Wednesday, May 7, 2008

Data from Columbia's Hard Drive

Significant scientific research data has been successfully read from a hard drive recovered from the wreckage of the Space Shuttle Columbia. Needless to say the drive itself had undergone severe trauma.

The seeming-paradox of digital data's extreme vulnerability and remarkable persistence is one of my foundational concerns in Mechanisms. The book opens with a similar tale of data recovery from hard drives that were salvaged from the ruins of the World Trade Center. Mechanisms argues that the volatility of digital data is a function not of its inscriptive regimen (which is among the most durable and forensically replete we have ever created) but rather the increasing orders of abstraction that attend digital data in order to manipulate it in usable form--thus the book's central distinction between what I term forensic and formal materiality.

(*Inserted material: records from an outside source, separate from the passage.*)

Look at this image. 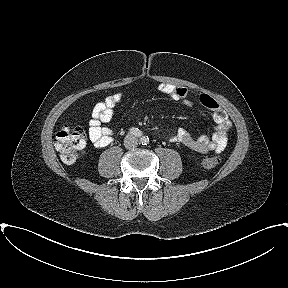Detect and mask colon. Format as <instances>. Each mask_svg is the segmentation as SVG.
Here are the masks:
<instances>
[{
  "instance_id": "colon-1",
  "label": "colon",
  "mask_w": 288,
  "mask_h": 288,
  "mask_svg": "<svg viewBox=\"0 0 288 288\" xmlns=\"http://www.w3.org/2000/svg\"><path fill=\"white\" fill-rule=\"evenodd\" d=\"M87 143L86 132L82 127L64 125L56 133L54 145L62 160L73 163ZM221 158L218 155L206 157L201 164L205 169H212L219 165Z\"/></svg>"
}]
</instances>
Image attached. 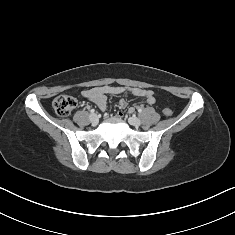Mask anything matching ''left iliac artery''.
I'll return each instance as SVG.
<instances>
[{"mask_svg":"<svg viewBox=\"0 0 235 235\" xmlns=\"http://www.w3.org/2000/svg\"><path fill=\"white\" fill-rule=\"evenodd\" d=\"M138 112H139V113H141V112H142V109H141V108H139V109H138Z\"/></svg>","mask_w":235,"mask_h":235,"instance_id":"1","label":"left iliac artery"}]
</instances>
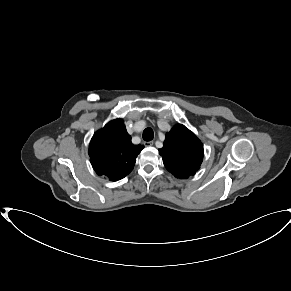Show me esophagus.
Returning a JSON list of instances; mask_svg holds the SVG:
<instances>
[{"mask_svg": "<svg viewBox=\"0 0 291 291\" xmlns=\"http://www.w3.org/2000/svg\"><path fill=\"white\" fill-rule=\"evenodd\" d=\"M144 145L145 146H152L153 145V141H145Z\"/></svg>", "mask_w": 291, "mask_h": 291, "instance_id": "esophagus-1", "label": "esophagus"}]
</instances>
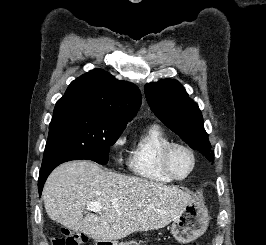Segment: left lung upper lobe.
Here are the masks:
<instances>
[{"mask_svg": "<svg viewBox=\"0 0 266 245\" xmlns=\"http://www.w3.org/2000/svg\"><path fill=\"white\" fill-rule=\"evenodd\" d=\"M147 102L155 115L191 148L213 160L208 134L197 104L175 79H161L144 87Z\"/></svg>", "mask_w": 266, "mask_h": 245, "instance_id": "obj_1", "label": "left lung upper lobe"}]
</instances>
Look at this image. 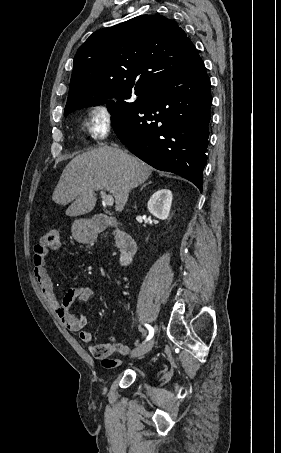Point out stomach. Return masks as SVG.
Segmentation results:
<instances>
[{
    "label": "stomach",
    "instance_id": "1",
    "mask_svg": "<svg viewBox=\"0 0 281 453\" xmlns=\"http://www.w3.org/2000/svg\"><path fill=\"white\" fill-rule=\"evenodd\" d=\"M72 237L78 243H93L96 233L90 220L87 218H78L72 224Z\"/></svg>",
    "mask_w": 281,
    "mask_h": 453
}]
</instances>
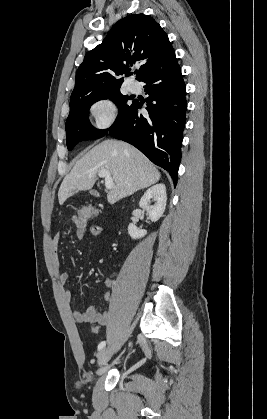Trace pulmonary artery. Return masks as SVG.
<instances>
[{
	"label": "pulmonary artery",
	"instance_id": "1",
	"mask_svg": "<svg viewBox=\"0 0 267 419\" xmlns=\"http://www.w3.org/2000/svg\"><path fill=\"white\" fill-rule=\"evenodd\" d=\"M129 90L131 91V92H137L138 91V86H137V84H135V83H131L130 85H129Z\"/></svg>",
	"mask_w": 267,
	"mask_h": 419
}]
</instances>
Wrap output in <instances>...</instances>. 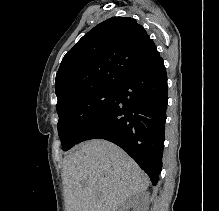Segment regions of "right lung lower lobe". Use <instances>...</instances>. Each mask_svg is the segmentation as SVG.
Listing matches in <instances>:
<instances>
[{
	"label": "right lung lower lobe",
	"mask_w": 219,
	"mask_h": 211,
	"mask_svg": "<svg viewBox=\"0 0 219 211\" xmlns=\"http://www.w3.org/2000/svg\"><path fill=\"white\" fill-rule=\"evenodd\" d=\"M115 90L111 105L82 133L78 143L95 138L115 143L155 185L162 168L168 102L162 58L159 56L128 74Z\"/></svg>",
	"instance_id": "1"
}]
</instances>
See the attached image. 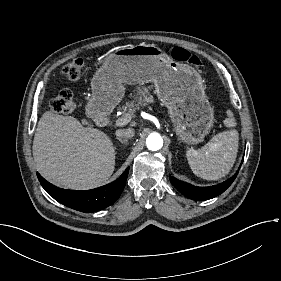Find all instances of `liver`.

Thanks to Nathan Kalber for the tip.

Update: This CNN coverage adds some interesting details, including the fact that the drive's computer was running DOS, meaning that the data was written in one discreet area of the drive rather than scattered over multiple discontinuous sectors--which created the conditions necessary for localized physical trauma to miss the areas with stored information.

1 comment:

Nathan Kelber said...

I'm glad you dug up that extra information about the hard drive running DOS. It seems that the hard drive must have been custom-built for this purpose. A 400 MB drive is incredibly small for 2003 standards although quite capacious for storing data with DOS.